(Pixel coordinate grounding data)
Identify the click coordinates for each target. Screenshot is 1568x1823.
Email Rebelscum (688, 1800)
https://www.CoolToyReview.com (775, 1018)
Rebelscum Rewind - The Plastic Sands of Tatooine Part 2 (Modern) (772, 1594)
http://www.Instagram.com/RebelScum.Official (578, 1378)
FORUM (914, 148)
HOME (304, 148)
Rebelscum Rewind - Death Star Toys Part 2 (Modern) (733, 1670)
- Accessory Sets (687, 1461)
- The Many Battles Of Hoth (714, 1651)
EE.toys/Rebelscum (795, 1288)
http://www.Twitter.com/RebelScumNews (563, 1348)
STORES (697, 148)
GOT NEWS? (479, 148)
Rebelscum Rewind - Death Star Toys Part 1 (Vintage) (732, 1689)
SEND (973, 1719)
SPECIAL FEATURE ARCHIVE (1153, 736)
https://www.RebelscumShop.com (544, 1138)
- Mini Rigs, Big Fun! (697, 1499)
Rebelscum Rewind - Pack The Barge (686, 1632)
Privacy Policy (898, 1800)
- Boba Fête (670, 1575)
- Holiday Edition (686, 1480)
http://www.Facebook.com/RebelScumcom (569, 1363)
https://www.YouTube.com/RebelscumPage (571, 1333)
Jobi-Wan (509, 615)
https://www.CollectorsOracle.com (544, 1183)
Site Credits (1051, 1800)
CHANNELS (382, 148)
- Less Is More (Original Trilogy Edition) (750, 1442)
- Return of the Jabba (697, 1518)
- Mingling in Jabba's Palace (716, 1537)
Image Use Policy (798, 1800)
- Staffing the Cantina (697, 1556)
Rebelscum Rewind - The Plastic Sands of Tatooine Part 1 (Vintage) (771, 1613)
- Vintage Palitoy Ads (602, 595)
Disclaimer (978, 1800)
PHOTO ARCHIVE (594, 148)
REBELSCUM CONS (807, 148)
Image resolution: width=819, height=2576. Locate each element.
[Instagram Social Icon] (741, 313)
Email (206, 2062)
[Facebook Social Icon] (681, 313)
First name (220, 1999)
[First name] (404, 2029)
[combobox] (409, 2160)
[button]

Exercise brief => Give back the entries exactly, so that each line matches the original.

Answer to the exercise =>
Identify the click coordinates for each target. Screenshot is 1568x1823.
Email Rebelscum (688, 1800)
https://www.CoolToyReview.com (775, 1018)
Rebelscum Rewind - The Plastic Sands of Tatooine Part 2 (Modern) (772, 1594)
http://www.Instagram.com/RebelScum.Official (578, 1378)
FORUM (914, 148)
HOME (304, 148)
Rebelscum Rewind - Death Star Toys Part 2 (Modern) (733, 1670)
- Accessory Sets (687, 1461)
- The Many Battles Of Hoth (714, 1651)
EE.toys/Rebelscum (795, 1288)
http://www.Twitter.com/RebelScumNews (563, 1348)
STORES (697, 148)
GOT NEWS? (479, 148)
Rebelscum Rewind - Death Star Toys Part 1 (Vintage) (732, 1689)
SEND (973, 1719)
SPECIAL FEATURE ARCHIVE (1153, 736)
https://www.RebelscumShop.com (544, 1138)
- Mini Rigs, Big Fun! (697, 1499)
Rebelscum Rewind - Pack The Barge (686, 1632)
Privacy Policy (898, 1800)
- Boba Fête (670, 1575)
- Holiday Edition (686, 1480)
http://www.Facebook.com/RebelScumcom (569, 1363)
https://www.YouTube.com/RebelscumPage (571, 1333)
Jobi-Wan (509, 615)
https://www.CollectorsOracle.com (544, 1183)
Site Credits (1051, 1800)
CHANNELS (382, 148)
- Less Is More (Original Trilogy Edition) (750, 1442)
- Return of the Jabba (697, 1518)
- Mingling in Jabba's Palace (716, 1537)
Image Use Policy (798, 1800)
- Staffing the Cantina (697, 1556)
Rebelscum Rewind - The Plastic Sands of Tatooine Part 1 (Vintage) (771, 1613)
- Vintage Palitoy Ads (602, 595)
Disclaimer (978, 1800)
PHOTO ARCHIVE (594, 148)
REBELSCUM CONS (807, 148)
Image resolution: width=819, height=2576. Locate each element.
[Instagram Social Icon] (741, 313)
Email (206, 2062)
[Facebook Social Icon] (681, 313)
First name (220, 1999)
[First name] (404, 2029)
[combobox] (409, 2160)
[button]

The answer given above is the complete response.